There has also been a lot of work - in the club as a whole - on establishing “who we want to be, how we want to play, the players we want to work with”, as this will inform everything that Sunderland do. Young will try to quantify this, helping people in recruitment, performance and coaching to make evidence-based decisions.
There are five "design pillars" he wants the club’s data and analysis work to “align to”, he says.
One is “actionable insights”, which means any piece of data or analysis “has to be something a coach can pick up and do something with.”
“You can do the best analysis in the world, something totally groundbreaking, but if the club can’t pick it up and do something with it, it’s meaningless,” Young explains.
Another is “short feedback loops” - the ability to answer questions quickly. “The longer you take, the less valuable the answer is.”
This is why there has been an initial focus on data storage.
“If data is on the cloud rather than someone’s laptop or hard drive, then you can immediately get access to it, which is a lot more powerful.”
It’s also why Young has introduced the Kairos planning and communication platform - used by teams including Norwich, Stoke and Scotland - to the club.
“We were previously working off PDFs for schedules and as soon as that changed,you had to send a new PDF to a massive group of users,” he says.
“It was an inefficient process, especially when you're trying to get that short feedback loop. Even something as basic as the time of lunch changing - you want the whole club to know about it straight away.
"Extrapolate that out to training, travel arrangements - the ability to do things instantaneously and to keep people up to date in real time is very powerful. That’s why Kairos was a no-brainer for me.
"Their core product is scheduling, but you are getting tertiary benefits as well. The messaging app is massively powerful.
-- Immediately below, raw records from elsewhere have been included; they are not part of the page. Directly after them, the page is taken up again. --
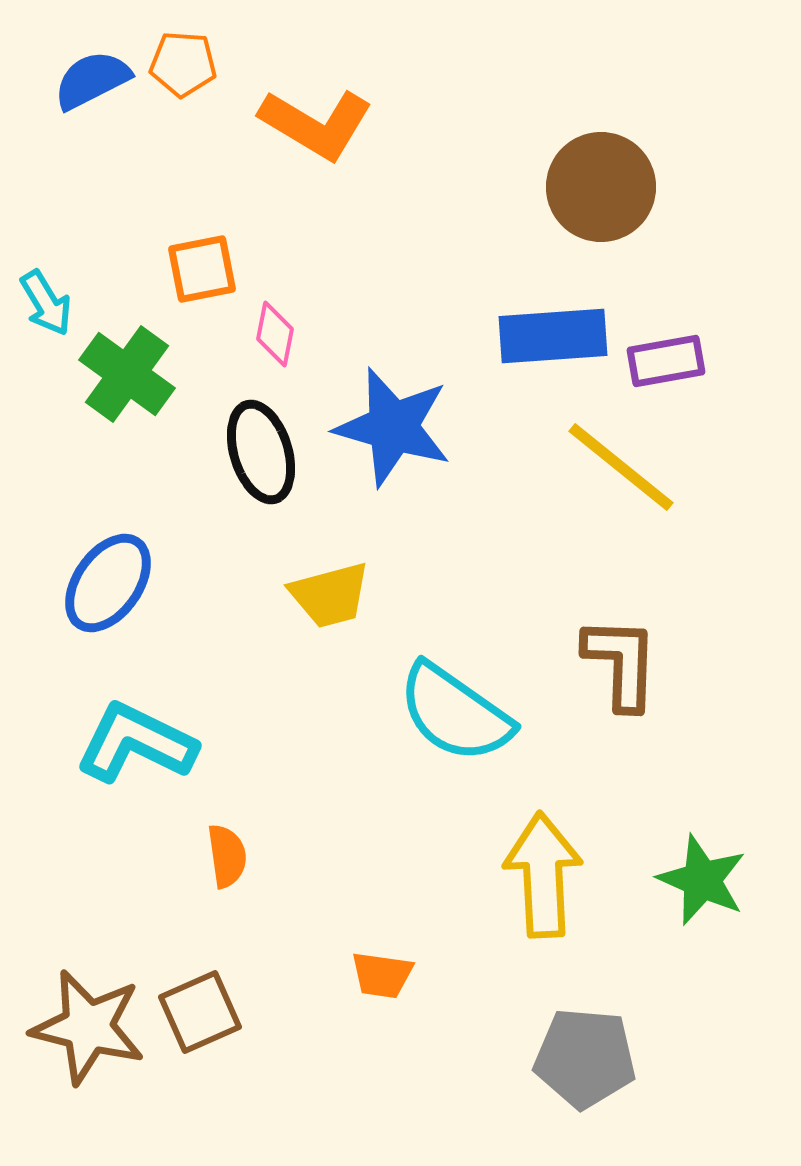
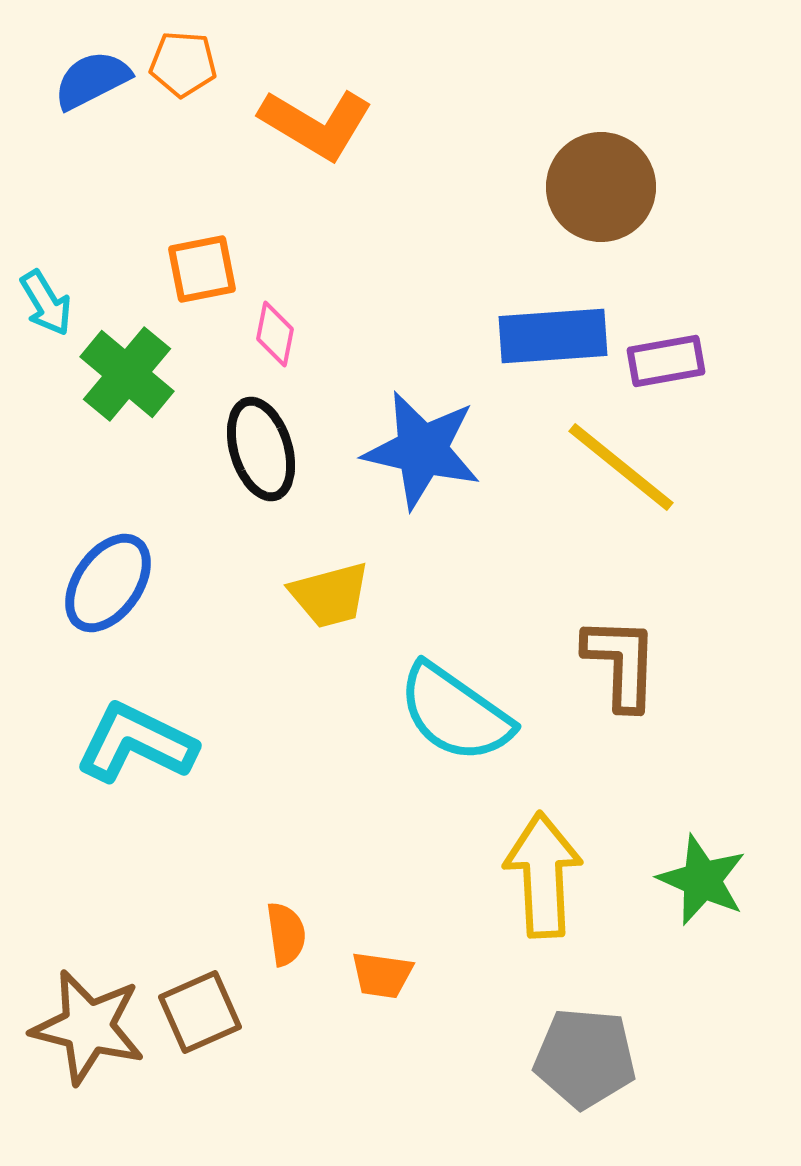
green cross: rotated 4 degrees clockwise
blue star: moved 29 px right, 23 px down; rotated 3 degrees counterclockwise
black ellipse: moved 3 px up
orange semicircle: moved 59 px right, 78 px down
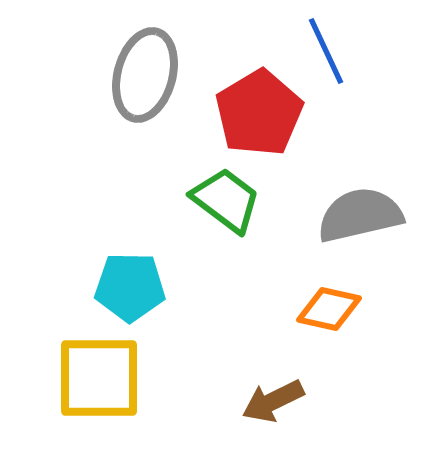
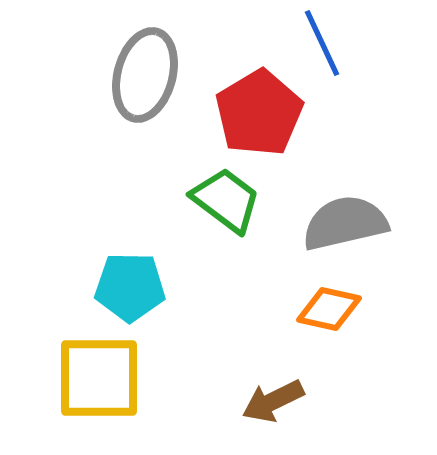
blue line: moved 4 px left, 8 px up
gray semicircle: moved 15 px left, 8 px down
We are using it at all levels, down to the Under-9s, and we can send messages not only to all of the players but to their affiliated guardians as well.
“It’s so useful for saving management and admin effort and freeing up people who would otherwise have to spend hours of the day managing schedules and booking appointments.
“With Kairos you’re minimising that to probably half an hour’s activity a day, which is an incredible win for us.”
As I write this piece, Sunderland are fifth in League One after winning three and losing one of their opening fixtures.
Young says the club are only on “phase 0.5 of our rebuild,” but that “things are moving quickly and it’s exciting to be a part of that.”
“It’s such an interesting project as a whole, with the new ownership, with Kristjaan coming in, with Lee,” he says. “All these things are coming together really nicely now.”
Sunderland fans have suffered too many setbacks in the past to get too carried away now, but at least the current strategy involves more than “putting all their faith in one man”.